» YOUR ASSIGNMENT
Repeat the data in full. Drop every picture.
---------- RECORD EXTRACTS ----------
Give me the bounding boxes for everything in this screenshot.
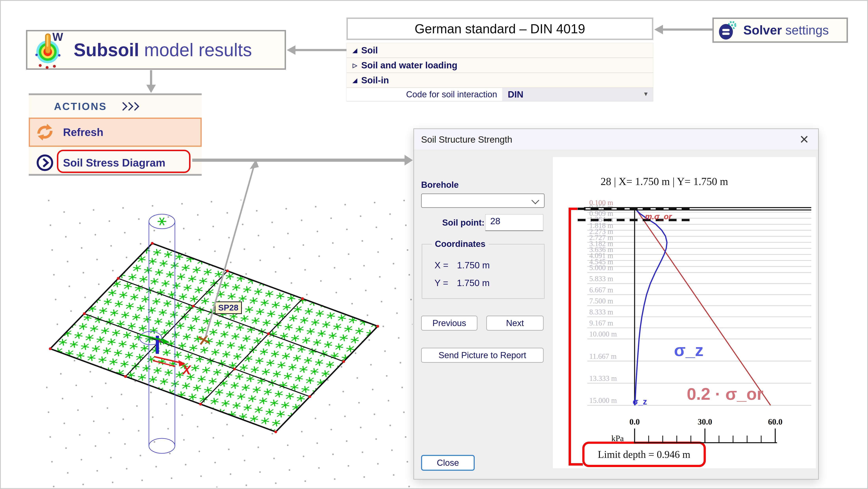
next-button[interactable]: Next bbox=[486, 316, 544, 331]
chevrons-right-icon[interactable] bbox=[122, 101, 140, 112]
dialog-title: Soil Structure Strength bbox=[421, 134, 512, 145]
series-curves bbox=[635, 209, 771, 405]
svg-text:60.0: 60.0 bbox=[768, 417, 782, 426]
expand-caret-icon[interactable]: ◢ bbox=[347, 47, 361, 54]
svg-text:5.833 m: 5.833 m bbox=[589, 275, 613, 283]
din-banner-title: German standard – DIN 4019 bbox=[414, 21, 585, 36]
limit-depth-text: Limit depth = 0.946 m bbox=[598, 449, 690, 460]
close-icon[interactable]: × bbox=[795, 130, 813, 148]
svg-text:0.0: 0.0 bbox=[629, 417, 640, 426]
solver-settings-box: Solver settings bbox=[712, 18, 848, 43]
chevron-down-icon[interactable]: ▼ bbox=[643, 91, 649, 97]
solver-title-rest: settings bbox=[782, 23, 829, 37]
svg-text:15.000 m: 15.000 m bbox=[589, 396, 617, 404]
coordinate-y-row: Y =1.750 m bbox=[434, 278, 490, 288]
soil-properties-panel: ◢ Soil ▷ Soil and water loading ◢ Soil-i… bbox=[346, 43, 653, 101]
svg-text:5.000 m: 5.000 m bbox=[589, 264, 613, 272]
coordinate-x-value: 1.750 m bbox=[457, 260, 490, 270]
tree-item-soil-and-water-loading[interactable]: ▷ Soil and water loading bbox=[347, 58, 653, 73]
kpa-axis: 0.030.060.0kPa bbox=[611, 417, 782, 443]
close-button[interactable]: Close bbox=[421, 455, 475, 471]
chart-title: 28 | X= 1.750 m | Y= 1.750 m bbox=[600, 176, 728, 187]
dropdown-value: DIN bbox=[508, 89, 523, 100]
refresh-icon bbox=[36, 123, 54, 141]
red-highlight-annotation bbox=[57, 150, 190, 173]
soil-stress-chart: 0.100 m0.455 m0.909 m1.364 m1.818 m2.273… bbox=[553, 157, 816, 468]
soil-point-input[interactable]: 28 bbox=[485, 214, 544, 231]
kpa-unit-label: kPa bbox=[611, 434, 624, 443]
property-label: Code for soil interaction bbox=[347, 88, 502, 101]
solver-settings-icon bbox=[718, 20, 738, 40]
action-refresh-label: Refresh bbox=[63, 126, 103, 139]
actions-panel: ACTIONS Refresh Soil Stress Diagram bbox=[29, 93, 202, 176]
svg-text:30.0: 30.0 bbox=[698, 417, 712, 426]
dialog-titlebar[interactable]: Soil Structure Strength bbox=[414, 129, 818, 150]
tree-item-label: Soil and water loading bbox=[361, 60, 457, 70]
svg-text:8.333 m: 8.333 m bbox=[589, 308, 613, 316]
collapse-caret-icon[interactable]: ▷ bbox=[347, 62, 361, 69]
svg-text:9.167 m: 9.167 m bbox=[589, 319, 613, 327]
coordinates-group: Coordinates X =1.750 m Y =1.750 m bbox=[422, 244, 545, 299]
sigma-or-series-label: 0.2 · σ_or bbox=[687, 385, 764, 403]
soil-structure-strength-dialog: Soil Structure Strength × Borehole Soil … bbox=[413, 128, 819, 480]
chevron-down-icon bbox=[531, 196, 539, 204]
tree-item-label: Soil bbox=[361, 45, 378, 56]
svg-text:13.333 m: 13.333 m bbox=[589, 374, 617, 383]
m-sigma-or-label: m.σ_or bbox=[645, 212, 672, 221]
din-standard-banner: German standard – DIN 4019 bbox=[346, 18, 653, 40]
actions-header-label: ACTIONS bbox=[54, 100, 107, 112]
subsoil-box-title: Subsoil model results bbox=[74, 40, 252, 60]
expand-caret-icon[interactable]: ◢ bbox=[347, 77, 361, 84]
coordinates-legend: Coordinates bbox=[432, 239, 489, 249]
circle-chevron-icon bbox=[35, 153, 54, 172]
svg-text:6.667 m: 6.667 m bbox=[589, 286, 613, 294]
svg-text:10.000 m: 10.000 m bbox=[589, 330, 617, 338]
screenshot-root: W Subsoil model results German standard … bbox=[0, 0, 868, 489]
coordinate-x-label: X = bbox=[434, 260, 448, 270]
send-picture-to-report-button[interactable]: Send Picture to Report bbox=[421, 348, 544, 363]
borehole-label: Borehole bbox=[421, 180, 459, 190]
sp28-label-text: SP28 bbox=[218, 303, 239, 312]
svg-text:W: W bbox=[52, 31, 63, 43]
property-row-code-for-soil-interaction: Code for soil interaction DIN ▼ bbox=[347, 88, 653, 101]
model-viewport[interactable]: X SP28 bbox=[46, 200, 412, 487]
ucs-x-axis-label: X bbox=[182, 363, 191, 377]
tree-item-label: Soil-in bbox=[361, 75, 389, 86]
tree-item-soil-in[interactable]: ◢ Soil-in bbox=[347, 73, 653, 88]
coordinate-x-row: X =1.750 m bbox=[434, 260, 490, 271]
borehole-select[interactable] bbox=[421, 193, 545, 208]
svg-text:11.667 m: 11.667 m bbox=[589, 352, 617, 360]
coordinate-y-value: 1.750 m bbox=[457, 278, 490, 288]
tree-item-soil[interactable]: ◢ Soil bbox=[347, 43, 653, 58]
previous-button[interactable]: Previous bbox=[421, 316, 477, 331]
actions-header: ACTIONS bbox=[29, 95, 202, 118]
subsoil-title-rest: model results bbox=[139, 40, 252, 60]
sigma-or-line bbox=[636, 209, 771, 405]
coordinate-y-label: Y = bbox=[434, 278, 448, 288]
subsoil-title-bold: Subsoil bbox=[74, 40, 139, 60]
sigma-z-axis-label: σ_z bbox=[632, 397, 647, 406]
sp28-label: SP28 bbox=[215, 302, 242, 314]
sigma-z-series-label: σ_z bbox=[674, 341, 704, 360]
svg-text:7.500 m: 7.500 m bbox=[589, 297, 613, 305]
sigma-z-curve bbox=[635, 209, 667, 405]
solver-box-title: Solver settings bbox=[743, 23, 829, 37]
subsoil-logo-icon: W bbox=[32, 31, 67, 69]
action-refresh[interactable]: Refresh bbox=[29, 118, 202, 147]
code-for-soil-interaction-dropdown[interactable]: DIN ▼ bbox=[502, 88, 653, 101]
solver-title-bold: Solver bbox=[743, 23, 782, 37]
stress-chart-panel: 0.100 m0.455 m0.909 m1.364 m1.818 m2.273… bbox=[553, 157, 816, 468]
soil-point-label: Soil point: bbox=[437, 218, 485, 227]
subsoil-results-box: W Subsoil model results bbox=[26, 30, 286, 70]
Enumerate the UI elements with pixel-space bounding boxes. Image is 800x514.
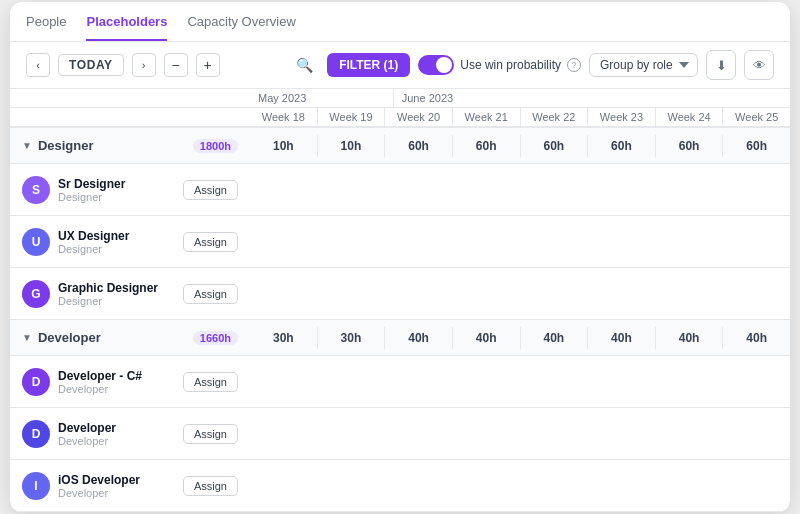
----------
» ANSWER FOR THIS EXERCISE
Give me the bounding boxes for everything in this screenshot.
next-button[interactable]: Next bbox=[486, 316, 544, 331]
chevrons-right-icon[interactable] bbox=[122, 101, 140, 112]
dialog-title: Soil Structure Strength bbox=[421, 134, 512, 145]
series-curves bbox=[635, 209, 771, 405]
svg-text:60.0: 60.0 bbox=[768, 417, 782, 426]
expand-caret-icon[interactable]: ◢ bbox=[347, 47, 361, 54]
svg-text:5.833 m: 5.833 m bbox=[589, 275, 613, 283]
din-banner-title: German standard – DIN 4019 bbox=[414, 21, 585, 36]
limit-depth-text: Limit depth = 0.946 m bbox=[598, 449, 690, 460]
close-icon[interactable]: × bbox=[795, 130, 813, 148]
svg-text:0.0: 0.0 bbox=[629, 417, 640, 426]
solver-settings-box: Solver settings bbox=[712, 18, 848, 43]
chevron-down-icon[interactable]: ▼ bbox=[643, 91, 649, 97]
solver-title-rest: settings bbox=[782, 23, 829, 37]
svg-text:15.000 m: 15.000 m bbox=[589, 396, 617, 404]
coordinate-y-row: Y =1.750 m bbox=[434, 278, 490, 288]
soil-properties-panel: ◢ Soil ▷ Soil and water loading ◢ Soil-i… bbox=[346, 43, 653, 101]
svg-text:5.000 m: 5.000 m bbox=[589, 264, 613, 272]
coordinate-x-value: 1.750 m bbox=[457, 260, 490, 270]
tree-item-soil-and-water-loading[interactable]: ▷ Soil and water loading bbox=[347, 58, 653, 73]
kpa-axis: 0.030.060.0kPa bbox=[611, 417, 782, 443]
close-button[interactable]: Close bbox=[421, 455, 475, 471]
chart-title: 28 | X= 1.750 m | Y= 1.750 m bbox=[600, 176, 728, 187]
dropdown-value: DIN bbox=[508, 89, 523, 100]
refresh-icon bbox=[36, 123, 54, 141]
red-highlight-annotation bbox=[57, 150, 190, 173]
soil-stress-chart: 0.100 m0.455 m0.909 m1.364 m1.818 m2.273… bbox=[553, 157, 816, 468]
soil-point-input[interactable]: 28 bbox=[485, 214, 544, 231]
kpa-unit-label: kPa bbox=[611, 434, 624, 443]
property-label: Code for soil interaction bbox=[347, 88, 502, 101]
solver-settings-icon bbox=[718, 20, 738, 40]
action-refresh-label: Refresh bbox=[63, 126, 103, 139]
actions-panel: ACTIONS Refresh Soil Stress Diagram bbox=[29, 93, 202, 176]
svg-text:30.0: 30.0 bbox=[698, 417, 712, 426]
dialog-titlebar[interactable]: Soil Structure Strength bbox=[414, 129, 818, 150]
tree-item-label: Soil and water loading bbox=[361, 60, 457, 70]
svg-text:8.333 m: 8.333 m bbox=[589, 308, 613, 316]
collapse-caret-icon[interactable]: ▷ bbox=[347, 62, 361, 69]
svg-text:9.167 m: 9.167 m bbox=[589, 319, 613, 327]
coordinates-group: Coordinates X =1.750 m Y =1.750 m bbox=[422, 244, 545, 299]
sigma-or-series-label: 0.2 · σ_or bbox=[687, 385, 764, 403]
soil-structure-strength-dialog: Soil Structure Strength × Borehole Soil … bbox=[413, 128, 819, 480]
chevron-down-icon bbox=[531, 196, 539, 204]
tree-item-label: Soil bbox=[361, 45, 378, 56]
svg-text:13.333 m: 13.333 m bbox=[589, 374, 617, 383]
m-sigma-or-label: m.σ_or bbox=[645, 212, 672, 221]
din-standard-banner: German standard – DIN 4019 bbox=[346, 18, 653, 40]
actions-header-label: ACTIONS bbox=[54, 100, 107, 112]
subsoil-box-title: Subsoil model results bbox=[74, 40, 252, 60]
expand-caret-icon[interactable]: ◢ bbox=[347, 77, 361, 84]
coordinates-legend: Coordinates bbox=[432, 239, 489, 249]
circle-chevron-icon bbox=[35, 153, 54, 172]
svg-text:6.667 m: 6.667 m bbox=[589, 286, 613, 294]
svg-text:10.000 m: 10.000 m bbox=[589, 330, 617, 338]
screenshot-root: W Subsoil model results German standard … bbox=[0, 0, 868, 489]
coordinate-x-label: X = bbox=[434, 260, 448, 270]
send-picture-to-report-button[interactable]: Send Picture to Report bbox=[421, 348, 544, 363]
borehole-label: Borehole bbox=[421, 180, 459, 190]
sp28-label-text: SP28 bbox=[218, 303, 239, 312]
svg-text:W: W bbox=[52, 31, 63, 43]
property-row-code-for-soil-interaction: Code for soil interaction DIN ▼ bbox=[347, 88, 653, 101]
model-viewport[interactable]: X SP28 bbox=[46, 200, 412, 487]
ucs-x-axis-label: X bbox=[182, 363, 191, 377]
tree-item-label: Soil-in bbox=[361, 75, 389, 86]
tree-item-soil-in[interactable]: ◢ Soil-in bbox=[347, 73, 653, 88]
coordinate-x-row: X =1.750 m bbox=[434, 260, 490, 271]
borehole-select[interactable] bbox=[421, 193, 545, 208]
svg-text:11.667 m: 11.667 m bbox=[589, 352, 617, 360]
coordinate-y-value: 1.750 m bbox=[457, 278, 490, 288]
tree-item-soil[interactable]: ◢ Soil bbox=[347, 43, 653, 58]
previous-button[interactable]: Previous bbox=[421, 316, 477, 331]
actions-header: ACTIONS bbox=[29, 95, 202, 118]
subsoil-title-rest: model results bbox=[139, 40, 252, 60]
sigma-or-line bbox=[636, 209, 771, 405]
coordinate-y-label: Y = bbox=[434, 278, 448, 288]
subsoil-title-bold: Subsoil bbox=[74, 40, 139, 60]
sigma-z-axis-label: σ_z bbox=[632, 397, 647, 406]
sp28-label: SP28 bbox=[215, 302, 242, 314]
sigma-z-series-label: σ_z bbox=[674, 341, 704, 360]
svg-text:7.500 m: 7.500 m bbox=[589, 297, 613, 305]
sigma-z-curve bbox=[635, 209, 667, 405]
solver-box-title: Solver settings bbox=[743, 23, 829, 37]
subsoil-logo-icon: W bbox=[32, 31, 67, 69]
action-refresh[interactable]: Refresh bbox=[29, 118, 202, 147]
code-for-soil-interaction-dropdown[interactable]: DIN ▼ bbox=[502, 88, 653, 101]
solver-title-bold: Solver bbox=[743, 23, 782, 37]
stress-chart-panel: 0.100 m0.455 m0.909 m1.364 m1.818 m2.273… bbox=[553, 157, 816, 468]
soil-point-label: Soil point: bbox=[437, 218, 485, 227]
subsoil-results-box: W Subsoil model results bbox=[26, 30, 286, 70]
Enumerate the UI elements with pixel-space bounding boxes. Image is 800x514.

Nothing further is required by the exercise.